# Looking at living and working in italy



## Carmelo (Oct 20, 2009)

Hi all,

I was after any valuable information on living and working in italy. I am an australian with italian parents and have just come back from italy. I can converse in italian but i am not totally fluent. I am attaining an italian passport in the next few weeks.
I have family in Rome, Campobasso and Sicily. I love all but really love sicily. I would love to hear from people that have made the move and what they think, people that are working in italy and or people that have done this previously.

I currently work in IT and have done so for the past 8 years. I am a system administrator with a strong microsoft and vmware background. So if anyone has moved over into an IT feild it would be great to hear from you.

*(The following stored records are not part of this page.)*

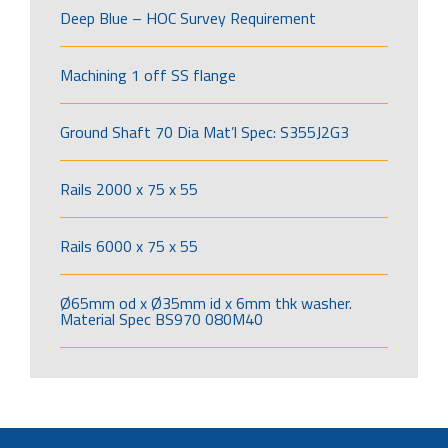
Deep Blue – HOC Survey Requirement
Machining 1 off SS flange
Ground Shaft 70 Dia Mat’l Spec: S355J2G3
Rails 2000 x 75 x 55
Rails 6000 x 75 x 55
Ø65mm od x Ø35mm id x 6mm thk washer.
Material Spec BS970 080M40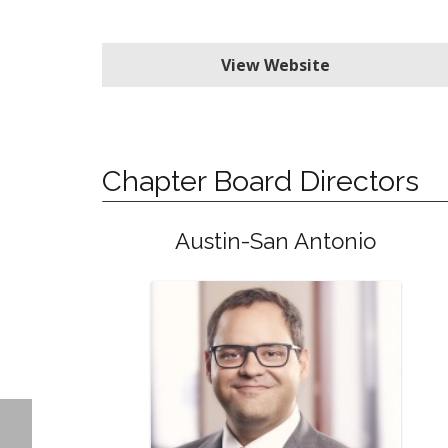
View Website
Chapter Board Directors
Austin-San Antonio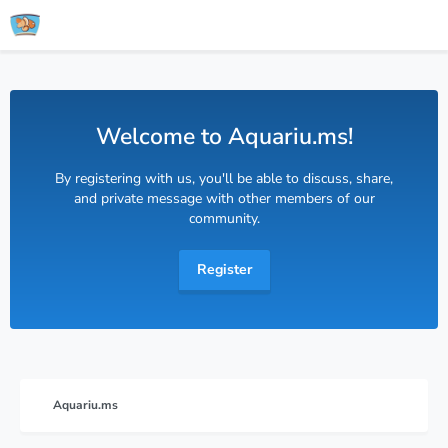
Welcome to Aquariu.ms!
By registering with us, you'll be able to discuss, share,
and private message with other members of our
community.
Register
Aquariu.ms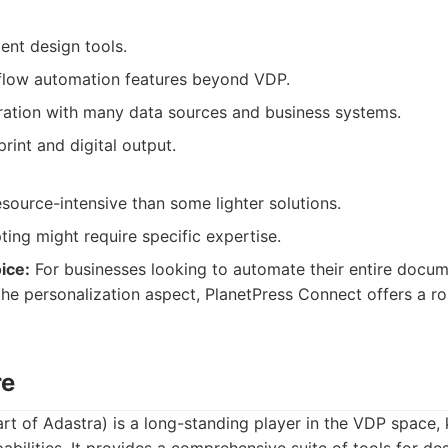
ent design tools.
flow automation features beyond VDP.
ration with many data sources and business systems.
int and digital output.
source-intensive than some lighter solutions.
ing might require specific expertise.
ice:
For businesses looking to automate their entire docu
 the personalization aspect, PlanetPress Connect offers a r
re
t of Adastra) is a long-standing player in the VDP space, 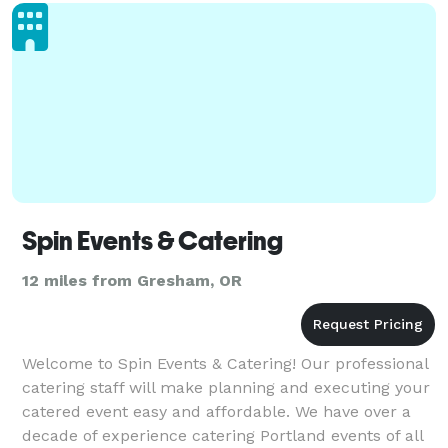
Spin Events & Catering
12 miles from Gresham, OR
Welcome to Spin Events & Catering! Our professional
catering staff will make planning and executing your
catered event easy and affordable. We have over a
decade of experience catering Portland events of all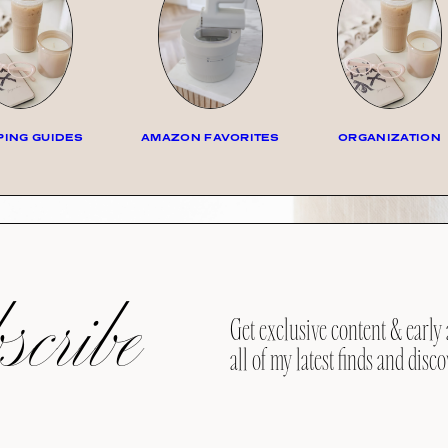
ING GUIDES
AMAZON FAVORITES
ORGANIZATION
cribe
Get exclusive content & early 
all of my latest finds and disco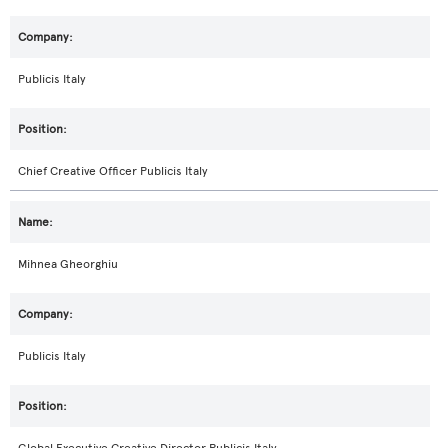
Publicis Italy
Chief Creative Officer Publicis Italy
Mihnea Gheorghiu
Publicis Italy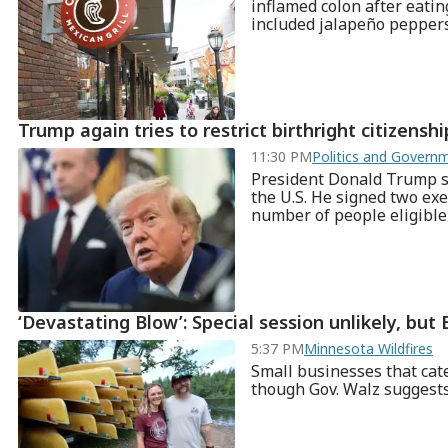
inflamed colon after eatin
included jalapeño pepper
Trump again tries to restrict birthright citizensh
11:30 PM
Politics and Gover
President Donald Trump say
the U.S. He signed two exe
number of people eligible f
‘Devastating Blow’: Special session unlikely, but B
5:37 PM
Minnesota Wildfires
Small businesses that cate
though Gov. Walz suggests 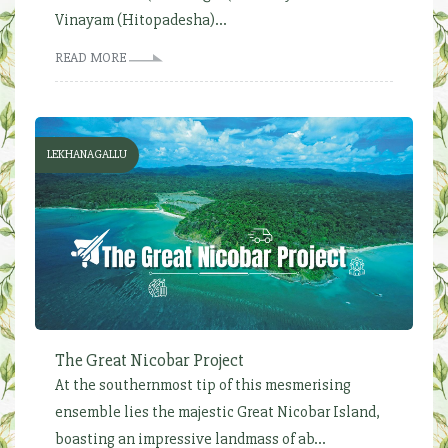
Vinayam (Hitopadesha)...
READ MORE
LEKHANAGALLU
The Great Nicobar Project
At the southernmost tip of this mesmerising
ensemble lies the majestic Great Nicobar Island,
boasting an impressive landmass of ab...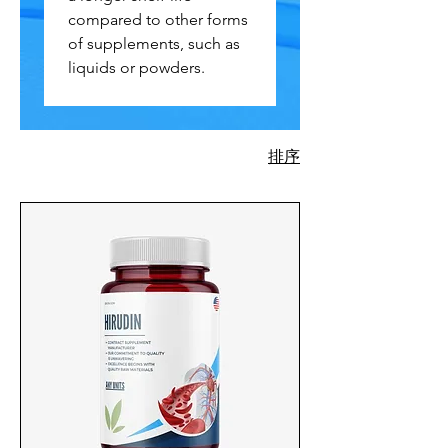
compared to other forms
of supplements, such as
liquids or powders.
排序
730 項產品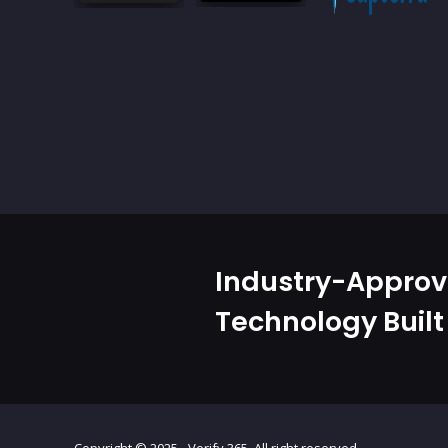
Industry-Appro
Technology Built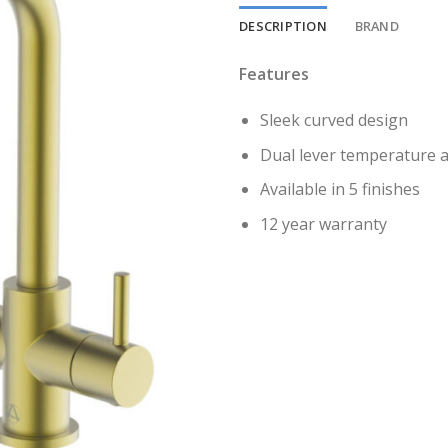
DESCRIPTION
BRAND
Features
Sleek curved design
Dual lever temperature a
Available in 5 finishes
12 year warranty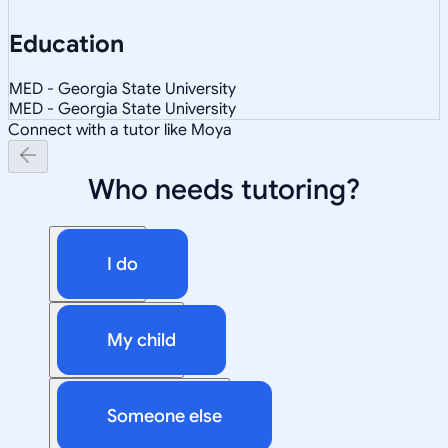
Education
MED - Georgia State University
MED - Georgia State University
Connect with a tutor like Moya
Who needs tutoring?
I do
My child
Someone else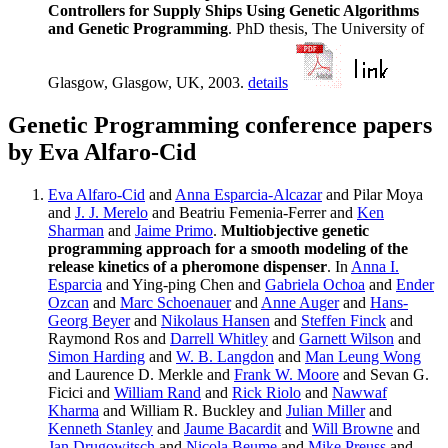
Controllers for Supply Ships Using Genetic Algorithms
and Genetic Programming
. PhD thesis, The University of
Glasgow, Glasgow, UK, 2003.
details
Genetic Programming conference papers
by Eva Alfaro-Cid
Eva Alfaro-Cid
and
Anna Esparcia-Alcazar
and Pilar Moya
and
J. J. Merelo
and Beatriu Femenia-Ferrer and
Ken
Sharman
and
Jaime Primo
.
Multiobjective genetic
programming approach for a smooth modeling of the
release kinetics of a pheromone dispenser
. In
Anna I.
Esparcia
and Ying-ping Chen and
Gabriela Ochoa
and
Ender
Ozcan
and
Marc Schoenauer
and
Anne Auger
and
Hans-
Georg Beyer
and
Nikolaus Hansen
and
Steffen Finck
and
Raymond Ros and
Darrell Whitley
and
Garnett Wilson
and
Simon Harding
and
W. B. Langdon
and
Man Leung Wong
and Laurence D. Merkle and
Frank W. Moore
and Sevan G.
Ficici and
William Rand
and
Rick Riolo
and
Nawwaf
Kharma
and William R. Buckley and
Julian Miller
and
Kenneth Stanley
and
Jaume Bacardit
and
Will Browne
and
Jan Drugowitsch
and
Nicola Beume
and
Mike Preuss
and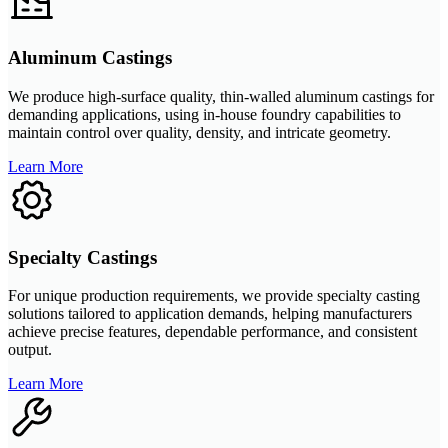
Aluminum Castings
We produce high-surface quality, thin-walled aluminum castings for
demanding applications, using in-house foundry capabilities to
maintain control over quality, density, and intricate geometry.
Learn More
Specialty Castings
For unique production requirements, we provide specialty casting
solutions tailored to application demands, helping manufacturers
achieve precise features, dependable performance, and consistent
output.
Learn More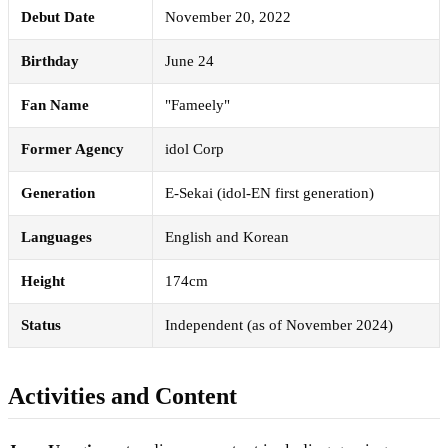
Debut Date
November 20, 2022
Birthday
June 24
Fan Name
"Fameely"
Former Agency
idol Corp
Generation
E-Sekai (idol-EN first generation)
Languages
English and Korean
Height
174cm
Status
Independent (as of November 2024)
Activities and Content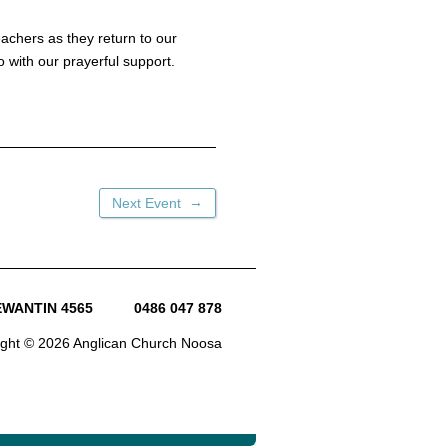
achers as they return to our
o with our prayerful support.
→
Next Event
TEWANTIN 4565
0486 047 878
ight © 2026 Anglican Church Noosa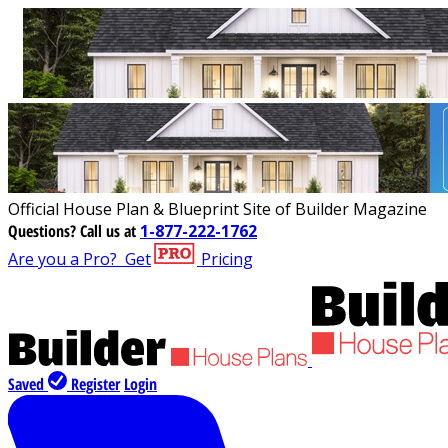
Official House Plan & Blueprint Site of Builder Magazine
Questions?
Call us at
1-877-222-1762
Are you a Pro?
Get
Pricing
Saved
Register
Login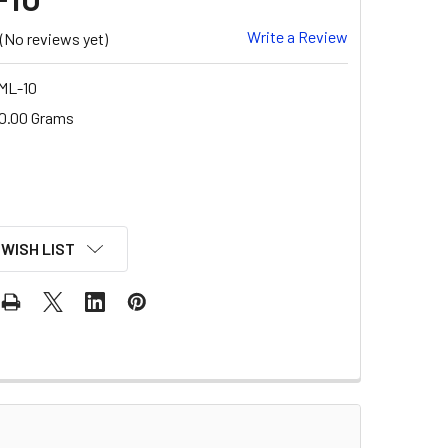
Write a Review
(No reviews yet)
ML-10
0.00 Grams
 WISH LIST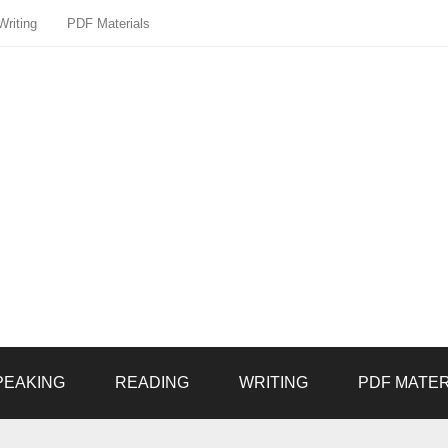
Writing
PDF Materials
PEAKING
READING
WRITING
PDF MATER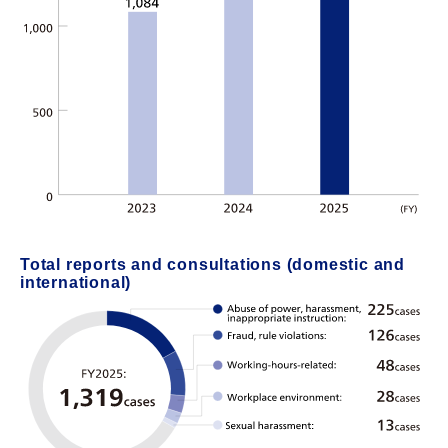
Total reports and consultations (domestic and
international)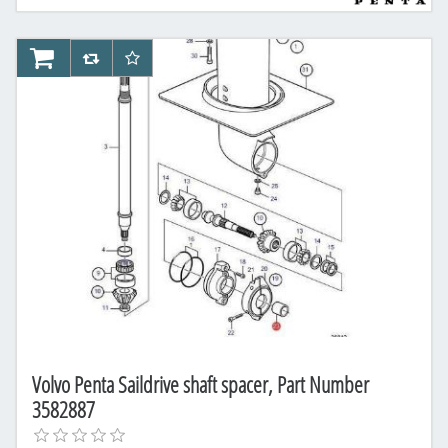
AddToCart
AddToCompareList
AddToWishlist
Volvo Penta Saildrive shaft spacer, Part Number
3582887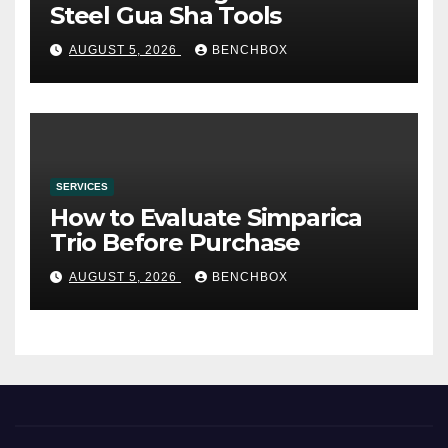
Steel Gua Sha Tools
AUGUST 5, 2026
BENCHBOX
SERVICES
How to Evaluate Simparica
Trio Before Purchase
AUGUST 5, 2026
BENCHBOX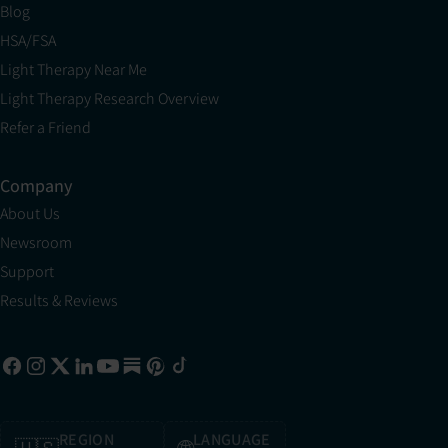
Blog
HSA/FSA
Light Therapy Near Me
Light Therapy Research Overview
Refer a Friend
Company
About Us
Newsroom
Support
Results & Reviews
REGION
LANGUAGE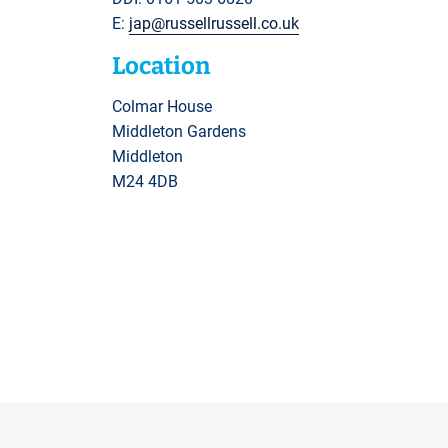
E:
jap@russellrussell.co.uk
Location
Colmar House
Middleton Gardens
Middleton
M24 4DB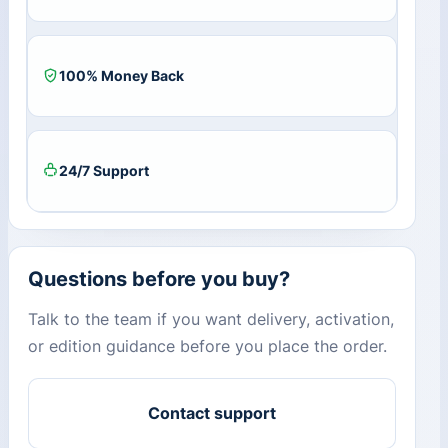
100% Money Back
24/7 Support
Questions before you buy?
Talk to the team if you want delivery, activation,
or edition guidance before you place the order.
Contact support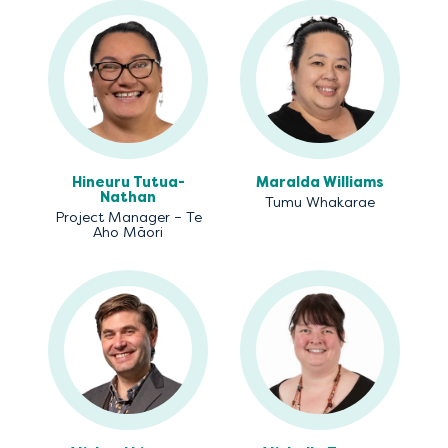
Hineuru Tutua-
Maralda Williams
Nathan
Tumu Whakarae
Project Manager – Te
Aho Māori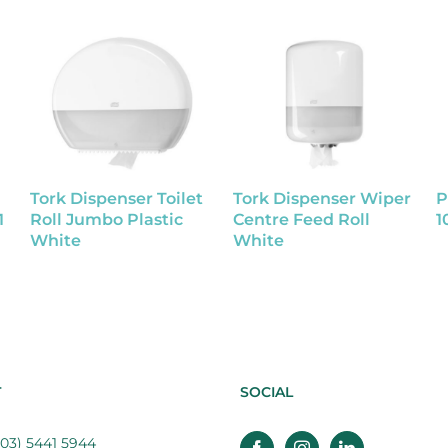
Tork Dispenser Toilet
Tork Dispenser Wiper
P
1
Roll Jumbo Plastic
Centre Feed Roll
1
White
White
T
SOCIAL
03) 5441 5944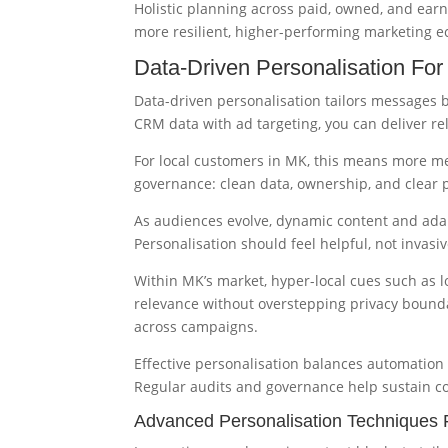
Holistic planning across paid, owned, and earn
more resilient, higher-performing marketing e
Data-Driven Personalisation Fo
Data-driven personalisation tailors messages b
CRM data with ad targeting, you can deliver re
For local customers in MK, this means more me
governance: clean data, ownership, and clear p
As audiences evolve, dynamic content and ada
Personalisation should feel helpful, not invasi
Within MK’s market, hyper-local cues such as 
relevance without overstepping privacy bounda
across campaigns.
Effective personalisation balances automation
Regular audits and governance help sustain co
Advanced Personalisation Techniques 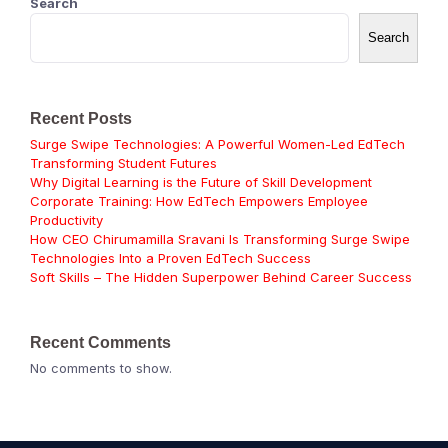
Search
Search
Recent Posts
Surge Swipe Technologies: A Powerful Women-Led EdTech
Transforming Student Futures
Why Digital Learning is the Future of Skill Development
Corporate Training: How EdTech Empowers Employee
Productivity
How CEO Chirumamilla Sravani Is Transforming Surge Swipe
Technologies Into a Proven EdTech Success
Soft Skills – The Hidden Superpower Behind Career Success
Recent Comments
No comments to show.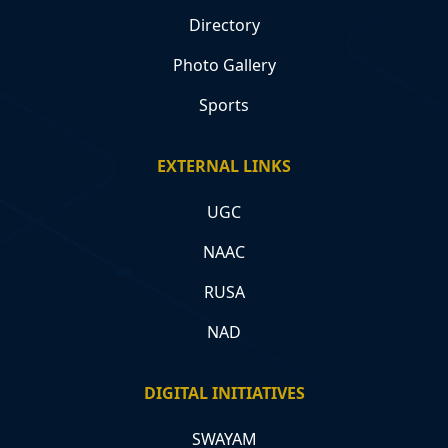
Directory
Photo Gallery
Sports
EXTERNAL LINKS
UGC
NAAC
RUSA
NAD
DIGITAL INITIATIVES
SWAYAM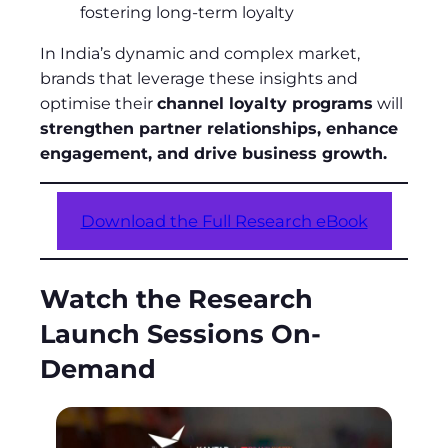
fostering long-term loyalty
In India’s dynamic and complex market,
brands that leverage these insights and
optimise their
channel loyalty programs
will
strengthen partner relationships, enhance
engagement, and drive business growth.
Download the Full Research eBook
Watch the Research
Launch Sessions On-
Demand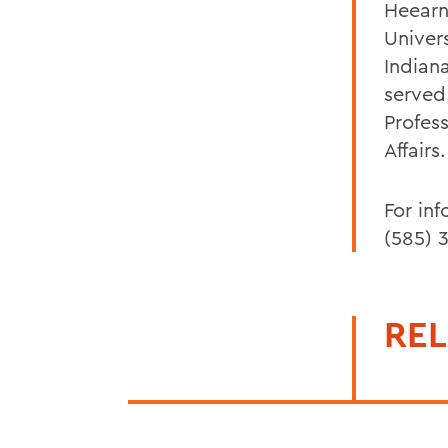
Heearn
Univer
Indian
served
Profes
Affairs.
For in
(585) 
REL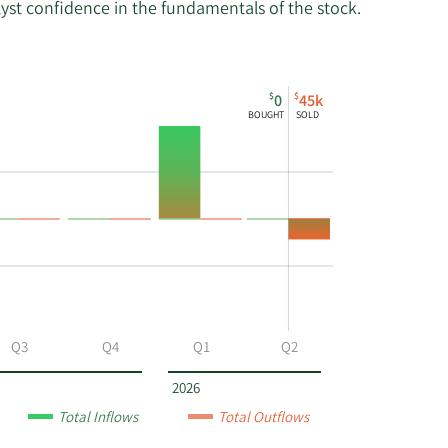
lyst confidence in the fundamentals of the stock.
$
$
0
45k
BOUGHT
SOLD
Q3
Q4
Q1
Q2
2026
Total Inflows
Total Outflows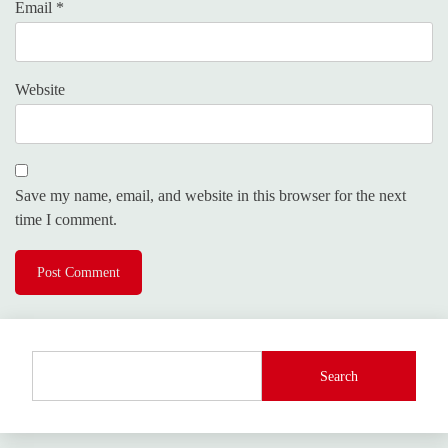
Email
*
Website
Save my name, email, and website in this browser for the next
time I comment.
Search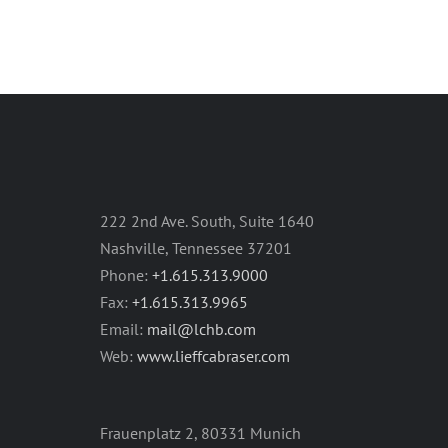
222 2nd Ave. South, Suite 1640
Nashville, Tennessee 37201
Phone:
+1.615.313.9000
Fax:
+1.615.313.9965
Email:
mail@lchb.com
Web:
www.lieffcabraser.com
Frauenplatz 2, 80331 Munich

I think this will do for now.

Talk to me anyone.......

Carmelo


----------



## luiss_in_basilicata (Feb 27, 2009)

Hi Carmelo,
I have a close friend working in the IT business....he has worked in England many years and moved back to Italy after a while.....maybe I can share his experience to make your move easier....send me a msg and I will help in pointing you in the right direction....

Luigi


----------



## Carmelo (Oct 20, 2009)

*Hi Luigi*



luiss_in_basilicata said:


> Hi Carmelo,
> I have a close friend working in the IT business....he has worked in England many years and moved back to Italy after a while.....maybe I can share his experience to make your move easier....send me a msg and I will help in pointing you in the right direction....
> 
> Luigi


That would be fantastic Luigi. You can contact me on charlie1 at iinet dot net dot au. I appreciate it.

Carmelo


----------